Records from a collection

---

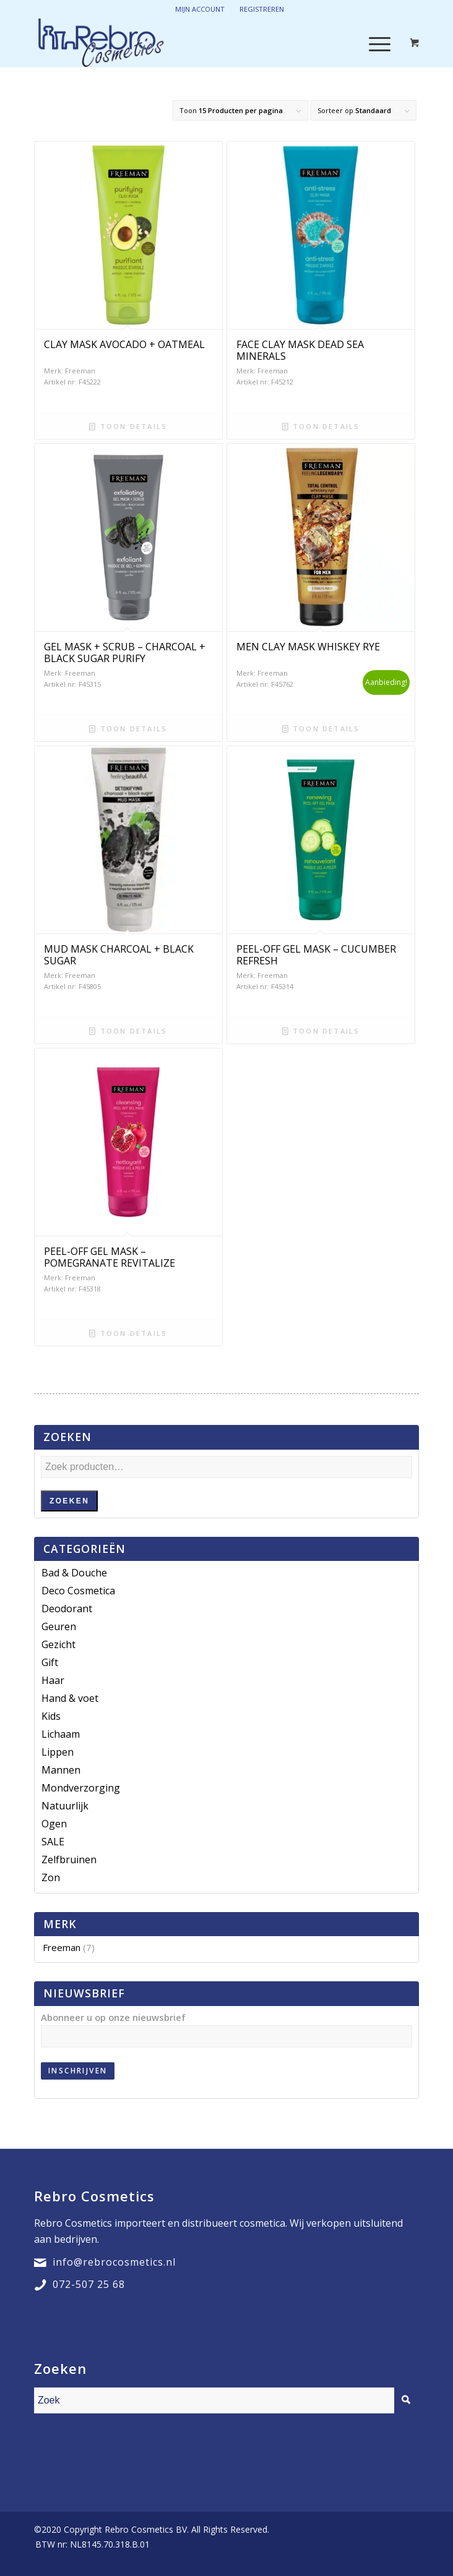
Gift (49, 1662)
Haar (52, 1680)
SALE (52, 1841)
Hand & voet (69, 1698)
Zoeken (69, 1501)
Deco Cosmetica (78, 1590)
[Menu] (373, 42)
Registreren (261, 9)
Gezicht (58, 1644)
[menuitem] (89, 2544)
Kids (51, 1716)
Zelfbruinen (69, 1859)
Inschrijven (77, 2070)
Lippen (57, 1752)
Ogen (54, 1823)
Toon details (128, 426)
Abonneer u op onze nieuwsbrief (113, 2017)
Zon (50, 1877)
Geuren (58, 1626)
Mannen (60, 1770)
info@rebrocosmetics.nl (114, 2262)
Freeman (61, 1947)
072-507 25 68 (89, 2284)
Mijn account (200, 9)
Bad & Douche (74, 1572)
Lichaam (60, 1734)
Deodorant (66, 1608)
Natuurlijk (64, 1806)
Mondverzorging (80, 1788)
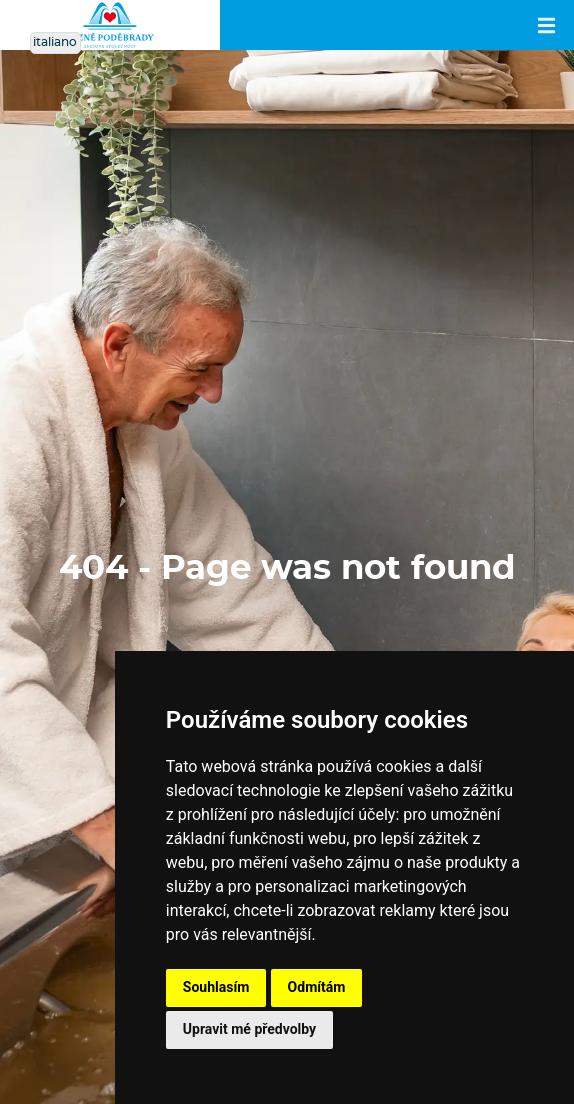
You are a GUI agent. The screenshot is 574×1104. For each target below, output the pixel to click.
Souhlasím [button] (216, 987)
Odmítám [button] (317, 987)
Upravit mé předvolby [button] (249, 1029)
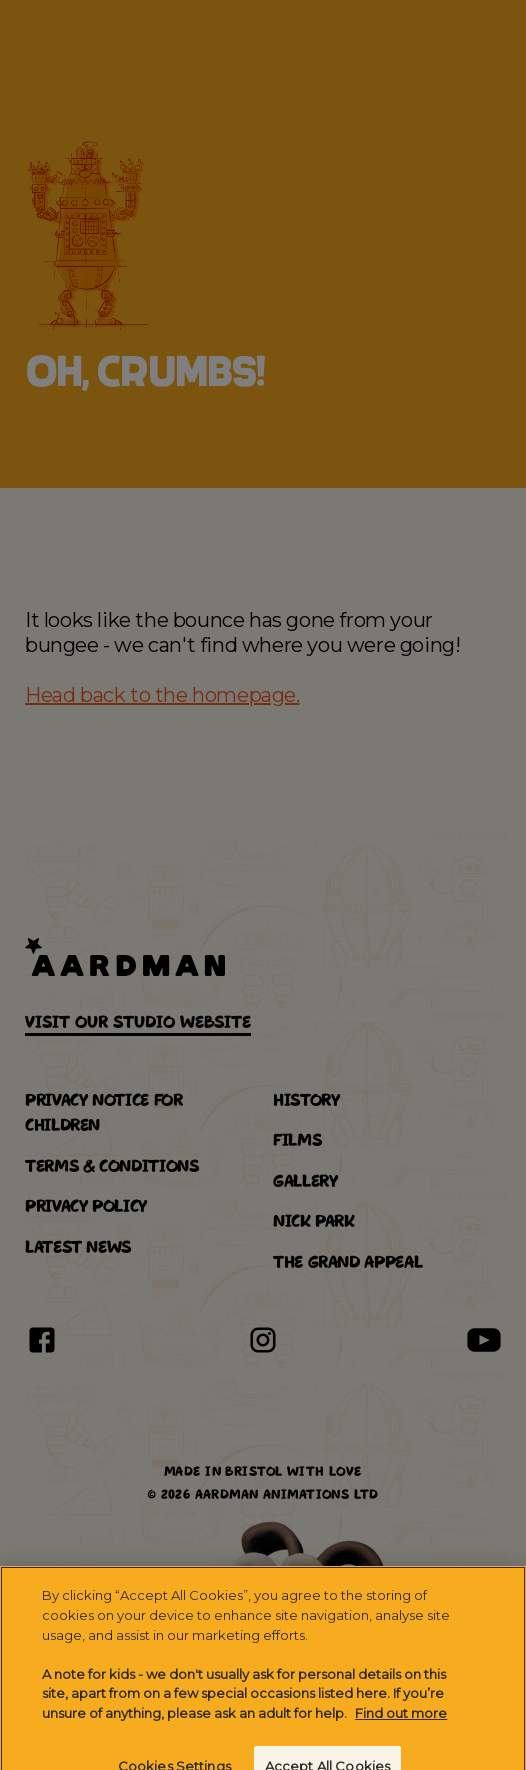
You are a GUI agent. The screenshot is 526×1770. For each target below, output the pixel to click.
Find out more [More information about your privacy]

---

Without the pictures, return the entries exactly as they appear.

Expected output:
Gift (49, 1662)
Haar (52, 1680)
SALE (52, 1841)
Hand & voet (69, 1698)
Zoeken (69, 1501)
Deco Cosmetica (78, 1590)
[Menu] (373, 42)
Registreren (261, 9)
Gezicht (58, 1644)
[menuitem] (89, 2544)
Kids (51, 1716)
Zelfbruinen (69, 1859)
Inschrijven (77, 2070)
Lippen (57, 1752)
Ogen (54, 1823)
Toon details (128, 426)
Abonneer u op onze nieuwsbrief (113, 2017)
Zon (50, 1877)
Geuren (58, 1626)
Mannen (60, 1770)
info@rebrocosmetics.nl (114, 2262)
Freeman (61, 1947)
072-507 25 68 (89, 2284)
Mijn account (200, 9)
Bad & Douche (74, 1572)
Lichaam (60, 1734)
Deodorant (66, 1608)
Natuurlijk (64, 1806)
Mondverzorging (80, 1788)
You are a GUI agent. The screenshot is 574×1104. For each target below, output the pixel to click.
Souhlasím [button] (216, 987)
Odmítám [button] (317, 987)
Upravit mé předvolby [button] (249, 1029)
You are a GUI agent. The screenshot is 526×1770. For each target below, output the pixel to click.
Find out more [More information about your privacy]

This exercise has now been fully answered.